## WHAT THE TASK REQUIRES
For each line of the data below that contains "Coffee", return that line.

## LISTED ENTRIES
####

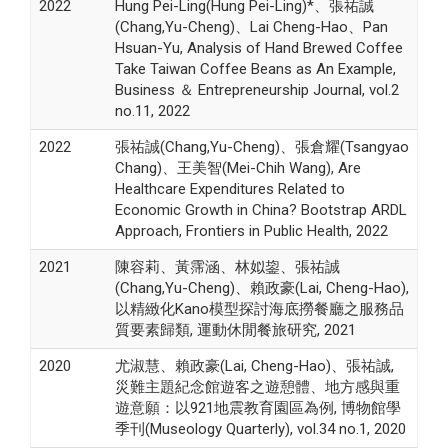
2022
Hung Pei-Ling(Hung Pei-Ling)*、張祐誠
(Chang,Yu-Cheng)、Lai Cheng-Hao、Pan
Hsuan-Yu, Analysis of Hand Brewed Coffee
Take Taiwan Coffee Beans as An Example,
Business ＆ Entrepreneurship Journal, vol.2
no.11, 2022
2022
張祐誠(Chang,Yu-Cheng)、張倉耀(Tsangyao
Chang)、王美智(Mei-Chih Wang), Are
Healthcare Expenditures Related to
Economic Growth in China? Bootstrap ARDL
Approach, Frontiers in Public Health, 2022
2021
陳容莉、黃霈涵、林姒鋆、張祐誠
(Chang,Yu-Cheng)、賴政豪(Lai, Cheng-Hao),
以精緻化Kano模型探討海底撈餐廳之服務品
質要素歸類, 運動休閒餐旅研究, 2021
2020
尤淑慧、賴政豪(Lai, Cheng-Hao)、張祐誠,
災難主題紀念館遊客之遊憩體、地方感與重
遊意願：以921地震教育園區為例, 博物館學
季刊(Museology Quarterly), vol.34 no.1, 2020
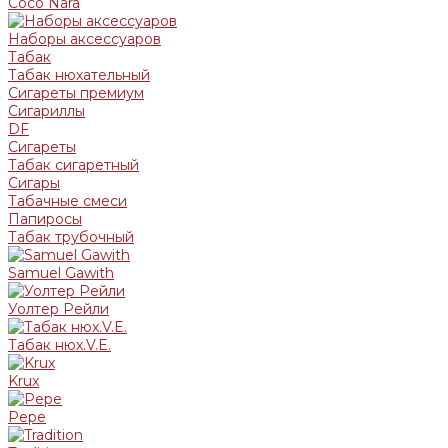
Coco Nara
Наборы аксессуаров
Табак
Табак нюхательный
Сигареты премиум
Сигариллы
DF
Сигареты
Табак сигаретный
Сигары
Табачные смеси
Папиросы
Табак трубочный
Samuel Gawith
Уолтер Рейли
Табак нюх.V.E.
Krux
Pepe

####

## ANSWER TO THIS TASK
Hsuan-Yu, Analysis of Hand Brewed Coffee
Take Taiwan Coffee Beans as An Example,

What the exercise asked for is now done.